Listen To Article
by Scott Culpepper
Growing up in a traditional rural Baptist congregation, I was introduced at an early age to many nineteenth century hymns. One standard that we sang routinely was Phillip Bliss’ “Wonderful Words of Life.” We weekly expressed our desire to immerse ourselves in the healing words of scripture by extolling the power of those words of “life and beauty” to “teach us faith and duty.”
I have reflected a lot on the power of words and how we hear the words of scripture in recent years. Personally, I am still in the process of working through years of experiences in a very spiritually abusive environment at my alma mater and former academic institution. Distortions of scripture to support unethical attitudes and actions became the tragic norm in that situation.
Publicly, we are all dealing with the spectacle of a presidential campaign season in which words have been hurled by candidates in the most debased form possible to justify misogyny, racism, xenophobia, and general disrespect for humanity. Sadly, many of those who have used such language claim scriptural warrant. Even worse, they have quoted scripture to support their case. This phenomenon goes far beyond the clumsy attempts of Donald Trump to cite “Two Corinthians.” Prominent evangelical figures such as James Dobson and Franklin Graham, who have indicted contemporary American culture as inherently immoral for years, are now actively citing scriptural precedents to support a man who is the antithesis of every ideal they spent their lives endorsing.

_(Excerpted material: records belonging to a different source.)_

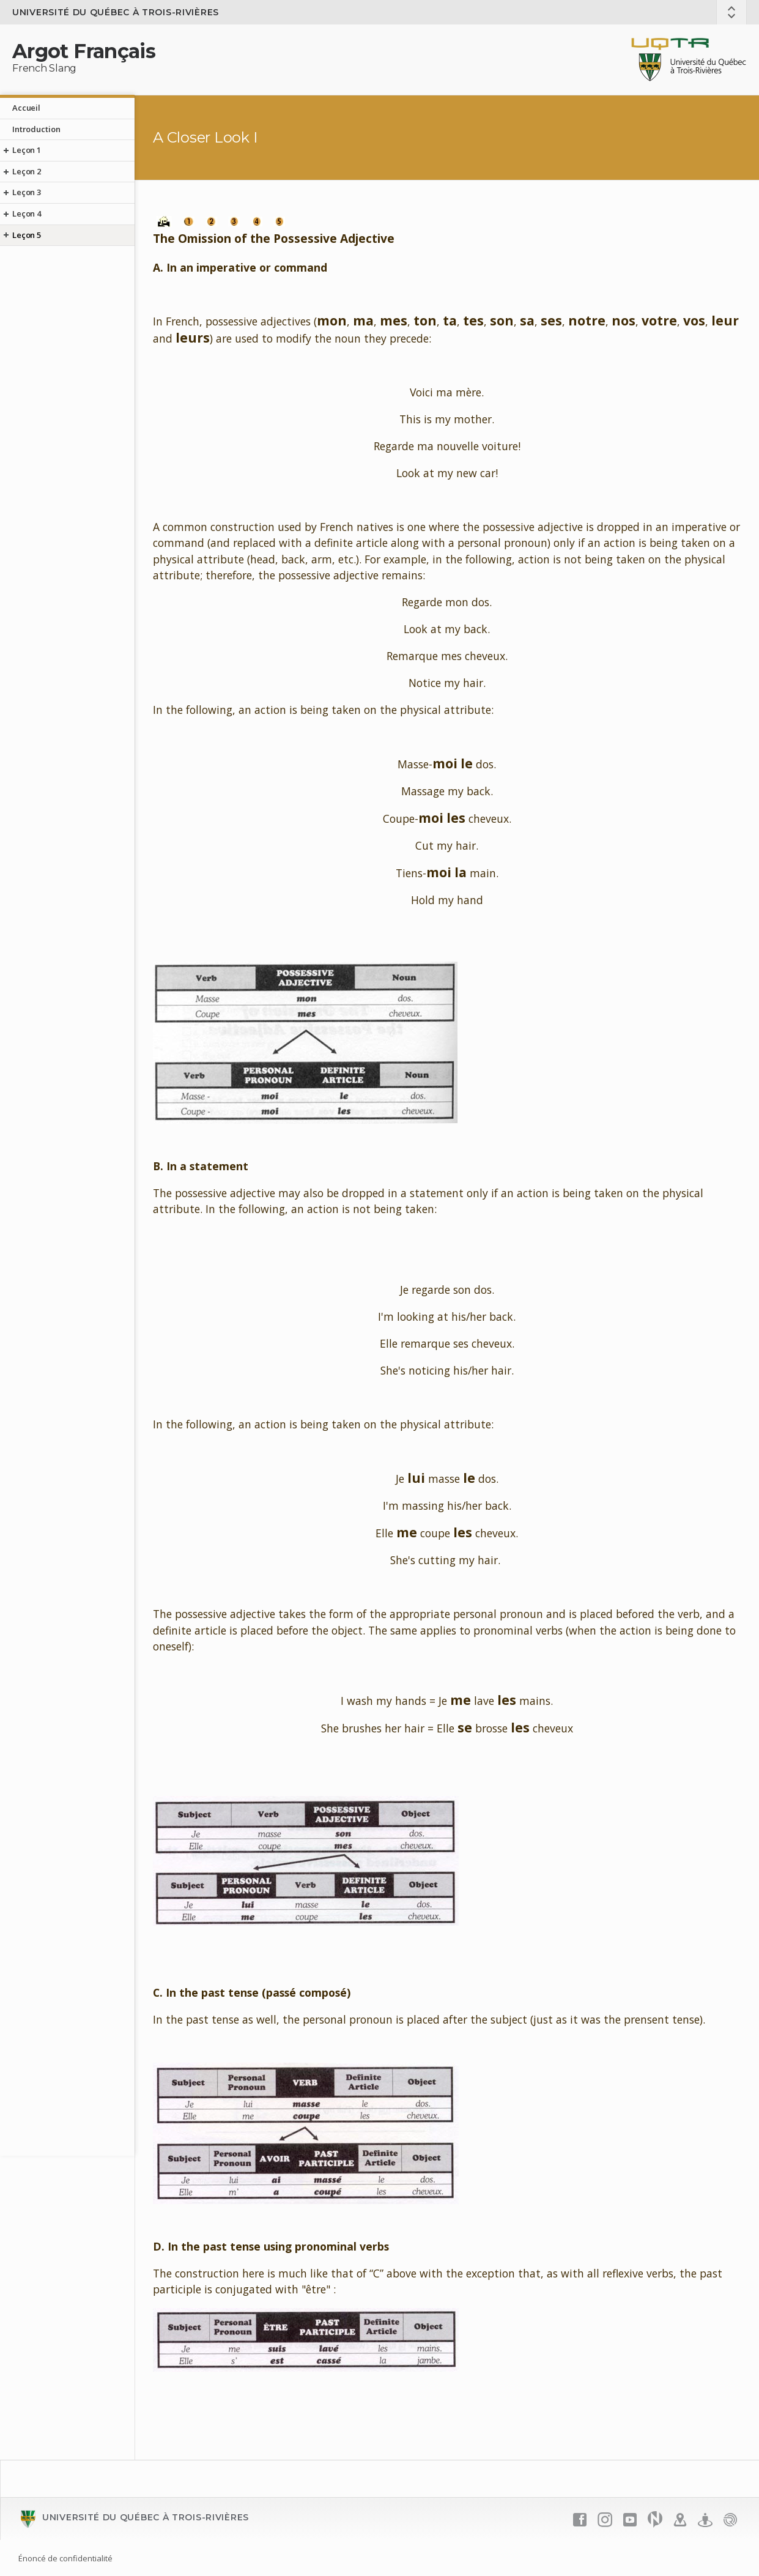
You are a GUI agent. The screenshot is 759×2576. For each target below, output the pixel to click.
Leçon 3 (26, 192)
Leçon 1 (26, 149)
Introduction (36, 129)
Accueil (26, 107)
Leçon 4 (26, 213)
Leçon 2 (26, 171)
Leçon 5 (26, 234)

I have to wonder what Honduran immigrants think when they hear the “wonderful words of life” used to justify systems that enable abuse. How is it possible for a woman to see those words as bearers of “life and beauty” when she is lectured on the virtues of “godly submission” in the midst of physical or emotional abuse? Can she find the dignity of a divine image bearer in those words when others are using them to argue that an abuser’s right to forgiveness is more important than her right to respect? How were those eighteenth and nineteenth century slaves able to find a gospel of liberation through the fog of interpretive rationalizations the masters had imposed on the text to protect their social and economic system? Do Native Americans hear the promise of better days to come in our proclamation of the truth that sets us free or do they simply hear sick irony, the continued propagation of the words used to justify their own oppression?
Scripture should always come with a label that reads “Handle with Care.” Those words have power. And that power can be used for good or for ill. They can be agents of healing or weapons for wounding. We see it illustrated over and over again throughout the course of human history. It is recognized by those who are believers in Christ, but also by many who are not. The powerful see potential to steer us with those words. They use them, abuse them, and infuse them with distortions that ignore the original context and spirit of the text.
Can we rescue, restore, even redeem the words of scripture from these abuses of the text? I have pondered that question a great deal in my own pilgrimage. Words that stirred my soul and infused me with hope in my younger years still have the power to move me. But when I read them, there is sometimes a disturbing undertow in the background, an echo of voices that used those words to justify abuse, hatred, and immorality. Separating the text from those voices and experiences is easier said than done. Even when they seem absent, those voices have a way of suddenly sneaking up on you. Unsummoned and uninvited, they still come. Will they ever be stilled? Should they be stilled, or do they serve as an important reminder that only a thin line separates words of life from words of oppression?
Americans will need the healing words of scripture more than ever on November 9 to begin to bring us back together, maybe even, in the words of Abraham Lincoln, to rediscover “the better angels of our nature.” Unfortunately, the “wonderful words of life” will receive a wary and weary reception from an American public sick of seeing the Bible presented as a series of political proof texts. Christians will need to be intentional about presenting those aspects of the biblical texts that proclaim a different sort of kingdom, one which subverts and overturns the oppressive structures of the kingdoms of this world.
Scott Culpepper teaches history at Dordt College in Sioux Center, Iowa.